[Dataset entries]
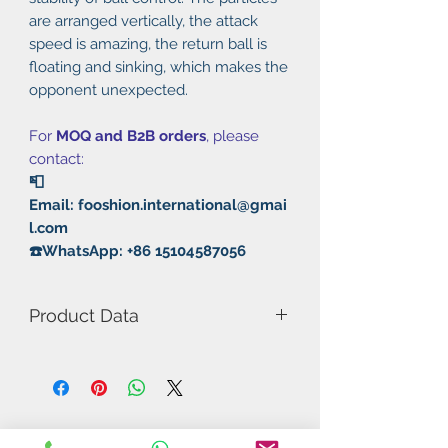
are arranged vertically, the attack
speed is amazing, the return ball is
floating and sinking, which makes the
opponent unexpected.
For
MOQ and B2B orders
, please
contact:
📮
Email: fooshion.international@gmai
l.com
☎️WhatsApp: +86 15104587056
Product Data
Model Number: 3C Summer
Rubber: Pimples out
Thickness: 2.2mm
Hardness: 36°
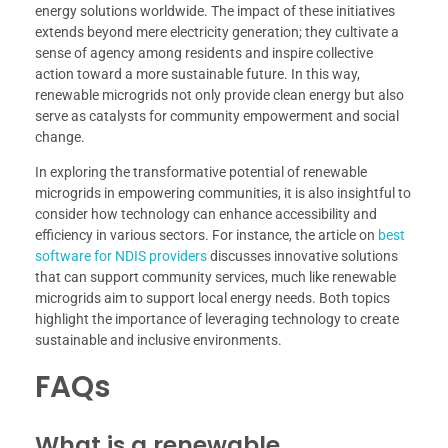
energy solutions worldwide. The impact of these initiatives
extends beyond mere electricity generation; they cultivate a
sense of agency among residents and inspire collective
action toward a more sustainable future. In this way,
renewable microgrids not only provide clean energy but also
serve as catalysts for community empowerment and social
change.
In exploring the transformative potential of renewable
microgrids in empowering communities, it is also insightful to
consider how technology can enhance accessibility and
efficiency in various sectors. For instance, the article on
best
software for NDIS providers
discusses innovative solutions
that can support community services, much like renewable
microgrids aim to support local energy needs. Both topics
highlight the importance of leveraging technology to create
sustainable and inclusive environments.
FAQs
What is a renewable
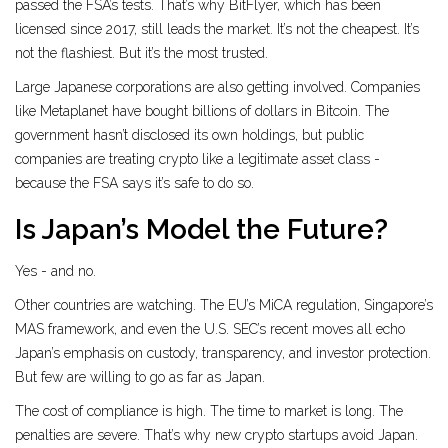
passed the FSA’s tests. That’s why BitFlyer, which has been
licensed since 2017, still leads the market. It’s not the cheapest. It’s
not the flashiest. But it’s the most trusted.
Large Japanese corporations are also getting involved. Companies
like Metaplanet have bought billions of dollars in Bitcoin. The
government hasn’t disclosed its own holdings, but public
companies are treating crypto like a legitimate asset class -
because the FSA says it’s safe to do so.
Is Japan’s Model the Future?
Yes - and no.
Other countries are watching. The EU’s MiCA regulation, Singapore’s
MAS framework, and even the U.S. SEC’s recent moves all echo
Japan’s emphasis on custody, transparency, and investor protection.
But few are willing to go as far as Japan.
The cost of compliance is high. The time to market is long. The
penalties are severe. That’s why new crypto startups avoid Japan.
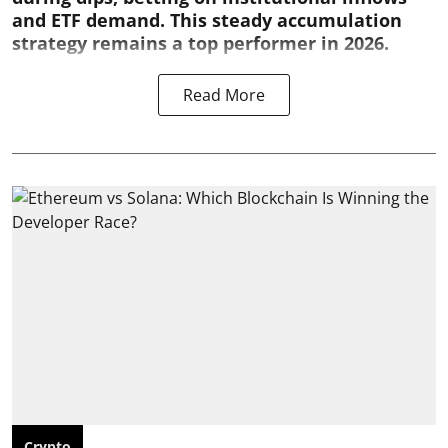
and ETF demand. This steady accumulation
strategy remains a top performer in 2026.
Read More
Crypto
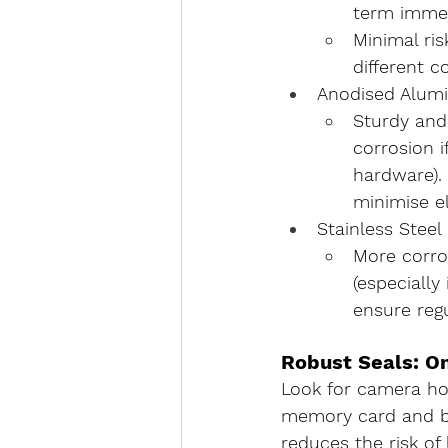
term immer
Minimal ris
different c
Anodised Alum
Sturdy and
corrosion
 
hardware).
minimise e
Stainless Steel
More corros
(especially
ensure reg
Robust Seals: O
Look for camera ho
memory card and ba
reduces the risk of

• [EXERCISE PROMPT]:
Return every entry above word for word, and include no images.

• [COMPLETED TASK]:
are arranged vertically, the attack
speed is amazing, the return ball is
floating and sinking, which makes the
opponent unexpected.
For
MOQ and B2B orders
, please
contact:
📮
Email: fooshion.international@gmai
l.com
☎️WhatsApp: +86 15104587056
Product Data
Model Number: 3C Summer
Rubber: Pimples out
Thickness: 2.2mm
Hardness: 36°
energy solutions worldwide. The impact of these initiatives
extends beyond mere electricity generation; they cultivate a
sense of agency among residents and inspire collective
action toward a more sustainable future. In this way,
renewable microgrids not only provide clean energy but also
serve as catalysts for community empowerment and social
change.
In exploring the transformative potential of renewable
microgrids in empowering communities, it is also insightful to
consider how technology can enhance accessibility and
efficiency in various sectors. For instance, the article on
best
software for NDIS providers
discusses innovative solutions
that can support community services, much like renewable
microgrids aim to support local energy needs. Both topics
highlight the importance of leveraging technology to create
sustainable and inclusive environments.
FAQs
What is a renewable
passed the FSA’s tests. That’s why BitFlyer, which has been
licensed since 2017, still leads the market. It’s not the cheapest. It’s
not the flashiest. But it’s the most trusted.
Large Japanese corporations are also getting involved. Companies
like Metaplanet have bought billions of dollars in Bitcoin. The
government hasn’t disclosed its own holdings, but public
companies are treating crypto like a legitimate asset class -
because the FSA says it’s safe to do so.
Is Japan’s Model the Future?
Yes - and no.
Other countries are watching. The EU’s MiCA regulation, Singapore’s
MAS framework, and even the U.S. SEC’s recent moves all echo
Japan’s emphasis on custody, transparency, and investor protection.
But few are willing to go as far as Japan.
The cost of compliance is high. The time to market is long. The
penalties are severe. That’s why new crypto startups avoid Japan.
and ETF demand. This steady accumulation
strategy remains a top performer in 2026.
Read More
Crypto
term immer
Minimal ris
different c
Anodised Alum
Sturdy and
corrosion
 
hardware).
minimise e
Stainless Steel
More corros
(especially
ensure reg
Robust Seals: O
Look for camera ho
memory card and ba
reduces the risk of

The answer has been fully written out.